Fresnel pense que des lentilles sont plus adaptées que des miroirs pour concentrer la lumière. Cependant, des lentilles simples de grands diamètres et de courtes distances focales auraient un poids excessif, seraient peu lumineuses et poseraient des problèmes de dispersion des couleurs. D'où l'idée de lentilles à échelons. L'idée n'est pas neuve, Buffon y avait déjà pensé pour concentrer les rayons du Soleil, mais c'est Fresnel, aidé de l'opticien Jean-Baptiste Soleil qui s'attache à leur construction pratique. La lumière émise par la lampe à l'horizontale est concentrée et la lumière émise en haut et en bas est rabattue vers l'horizon par des miroirs. Testé à Paris en août 1822 (monté sur l'Arc de triomphe de l'Étoile, alors en construction, on peut observer la lumière à 32 kilomètres de là, à Notre-Dame de Montmélian dans la commune de Saint-Witz). Le système est installé le 20 juillet 1823 au phare de Cordouan. Les marins sont enthousiastes et, fort de ce succès, un programme général d'éclairage des côtes françaises est lancé. Ainsi, 28 phares de premier ordre (60 km de portée), 5 de second ordre (40 km) et 18 du troisième ordre (28 km), plus quelques autres sont construits. En 1843, les miroirs destinés à rabattre la lumière (difficiles à fabriquer et qui s'encrassent facilement) sont remplacés par des prismes annulaires. En 1850, il y a 58 phares sur les côtes françaises. Le nombre de naufrages décroit fortement (en France, il passe de 161 par an à 39 entre 1816 et 1831). À la même époque, on compte 126 phares au Royaume-Uni et 138 aux États-Unis. La plupart sont équipés de lentilles de Fresnel .


Pétrole et manchons
L'arrivée du pétrole, dont la première qualité est une très grande fluidité, donne aux phares maritimes une puissance encore inconnue, d'abord avec des brûleurs à mèches concentriques à la fin des années 1850. puis avec des systèmes à pression munis du bec Auer et du manchon à incandescence de Carl Auer von Welsbach, à la fin des années 1880. La nature ponctuelle, très puissante et très blanche de la lumière à incandescence s'allie au mieux aux procédés de concentration de la lumière de la lentille de Fresne Cette évolution est exactement parallèle à celle des lampes à pétrole et des lampes à pression d'usage domestique.
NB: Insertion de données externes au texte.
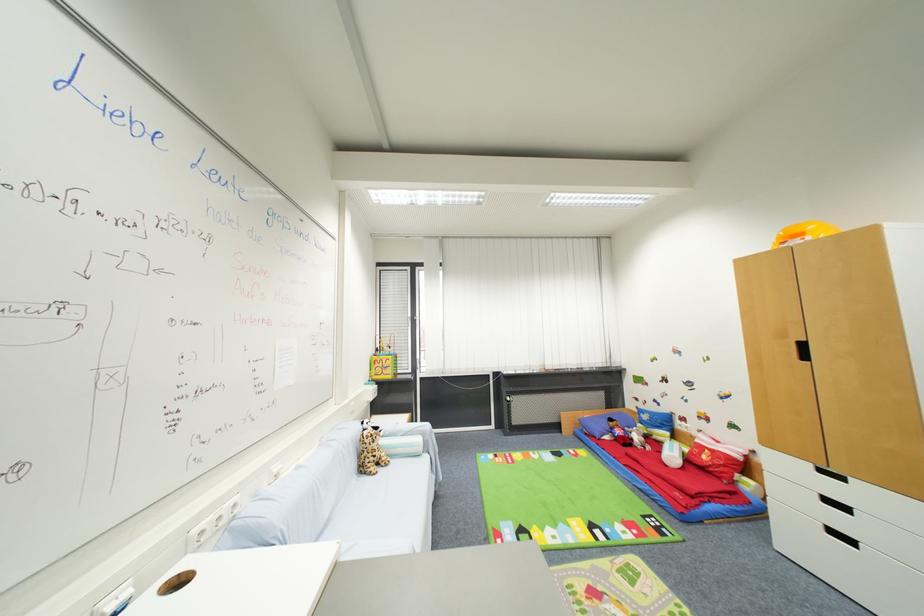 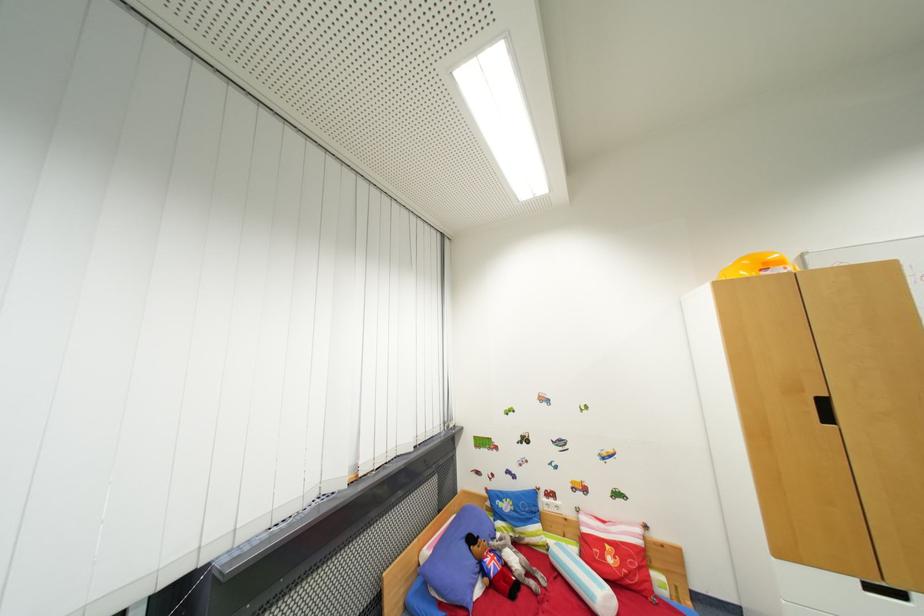 The point at (676, 459) is marked in the first image. Where is the corresponding point in the second image?

(605, 596) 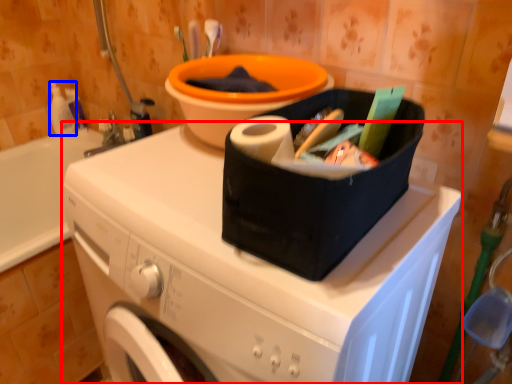 Question: Which point is closer to the camera, washing machine (highlighted by a red box) or cleaning product (highlighted by a blue box)?

Choices:
 (A) washing machine
 (B) cleaning product

Answer: (A)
L'éclairage à pétrole se maintient jusqu'à la période récente de l'électrification.

Évolutions
Dès le début du XXe siècle, l'inventeur suédois Gustav Dahlén et la firme AGA créèrent des systèmes capables d'automatiser le fonctionnement des phares et ainsi de supprimer la présence humaine. Cependant, beaucoup de phares restèrent encore habités (jusqu'aux années 1990), notamment parce que le gardien pouvait également participer à des missions de sauvetage. De nos jours, cela est maintenant exceptionnel. Certains phares sont entretenus uniquement parce qu'ils servent d'attraction touristique, mais on continue encore à en construire dans des zones dangereuses, certains produisant un feu directionnel. L'automatisation, si elle a permis de ne plus envoyer des hommes dans des endroits solitaires et dangereux, laisse cependant sans surveillance constante les édifices des merveilles historiques comme Ar-Men, La Vieille ou Kéréon et, au début du troisième millénaire, beaucoup de ces phares peuvent être considérés en danger si aucun plan de sauvegarde volontariste n'est entrepris.

Dans les phares modernes, inhabités, le système de lentilles en rotation est souvent remplacé par des flashs omnidirectionnels, courts et intenses (dans ce cas on concentre la lumière dans le temps plutôt que dans l'espace). Ces signaux lumineux sont similaires à ceux utilisés pour la signalisation aérienne. Leur alimentation électrique est le plus souvent assurée par l'énergie solaire.

L'Union soviétique a également construit un certain de nombre de phares utilisant l'énergie d'un générateur thermoélectrique à radioisotope. Cela pose des problèmes environnementaux, car le mauvais entretien de ces phares inhabités peut entraîner des contaminations radioactives. Cela pose également des problèmes de sécurité, l'élément radioactif pouvant être volé pour faire une bombe radiologique.